Reading in My Sleep: The Joy of Cooking, 1997

[I am really sorry for letting the post count drop some while I've been working on NaNoWriMo. Most of my words are falling straight down the rabbit hole of my novel - I should do better in diverting some of those towards this blog. Two weeks left in the noveling rush.]

As I said in the introduction to the Meal in the City series of posts,

"This is a blog where I talk about a lot of things that I find interesting; one of those topics that really get my motor running is food reading."

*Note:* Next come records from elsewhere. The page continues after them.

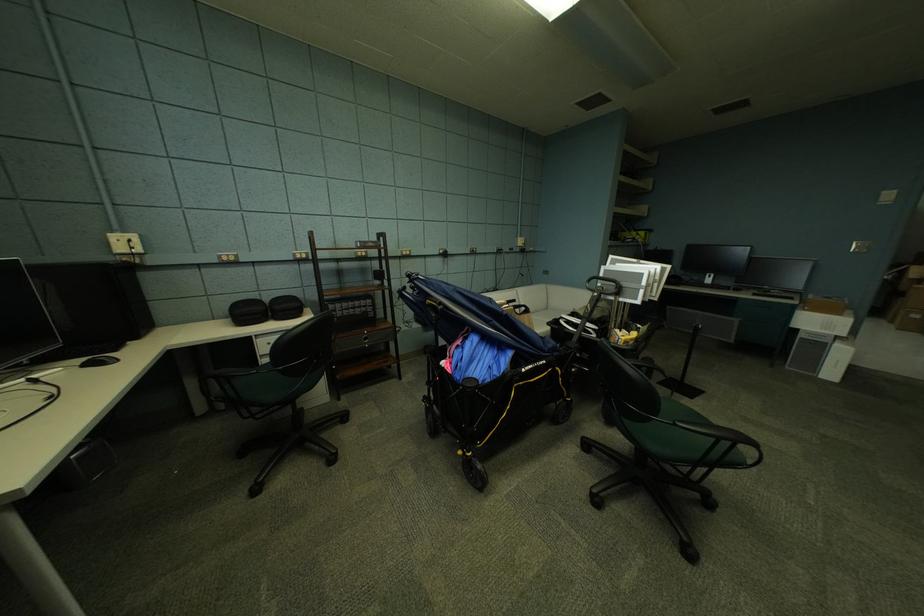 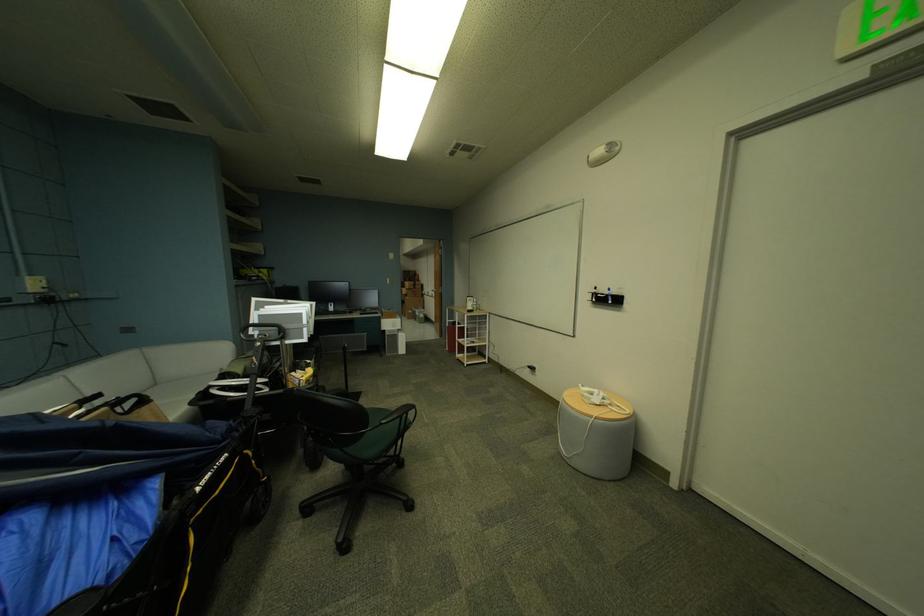 Locate, in the second image, the point that corresponds to (x=735, y=445) in the first image.

(414, 418) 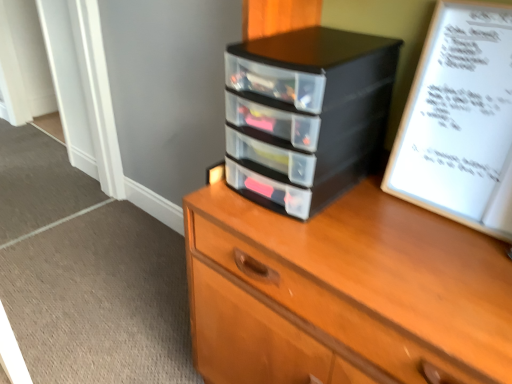 Question: Is black plastic drawers at center wider or thinner than white paper at upper right?

Choices:
 (A) thin
 (B) wide

Answer: (B)

Question: From their relative heights in the image, would you say black plastic drawers at center is taller or shorter than white paper at upper right?

Choices:
 (A) short
 (B) tall

Answer: (A)

Question: Based on their relative distances, which object is farther from the white paper at upper right?

Choices:
 (A) black plastic drawers at center
 (B) black plastic chest of drawers at center

Answer: (B)

Question: Which object is positioned closest to the white paper at upper right?

Choices:
 (A) black plastic chest of drawers at center
 (B) black plastic drawers at center

Answer: (B)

When I meet people for the first time I often hear questions about how long I've been wearing them, and the only answer I often give is something on the order of magnitude of "About fifteen years". I honestly cannot remember the days before I had to wear glasses although pictures of those times exist. It seems like I have always had to peer at the world through my specs.

Anyway, so why have I always been wearing glasses? One word: READING. Yeah, I got the four-eyes look in the traditional manner: read too much, read in the dark, read on a moving vehicle, etc. etc.

In this series of posts, there are pictures showing me asleep with a book in my arms - bit of a habit of mine, really. It's also a sideways introduction to my library and the wild mishmash of books that call my apartment home (along with me and my BF, who takes all these pictures for me).

Here's the first one:


The book in my arms is my current prize-winning bargain book find: a 1997 reprint of Joy of Cooking. This is the Irma Rombauer / Marion Rombauer Becker Plume edition. JOC was first printed in 1931 and remains one of the benchmarks of American cooking. Where other cookbooks might have a hundred or a thousand recipes, JOC (this edition in particular) has over 4,500.

And I bought this for just about PHP200.00 - or USD4.29. Yeah. Super bargain mode. I got VERY, VERY LUCKY at the bargain bookstore that I frequent. :)

I've already got a list in my head of all the recipes I want to try from this book. Failing that, I intend to lend it to my sister and ask her to bake some of the treats in it for me. (I have no baking skills and no oven at home.)

Have you got a copy of JOC? When was it printed? What's your favorite JOC recipe?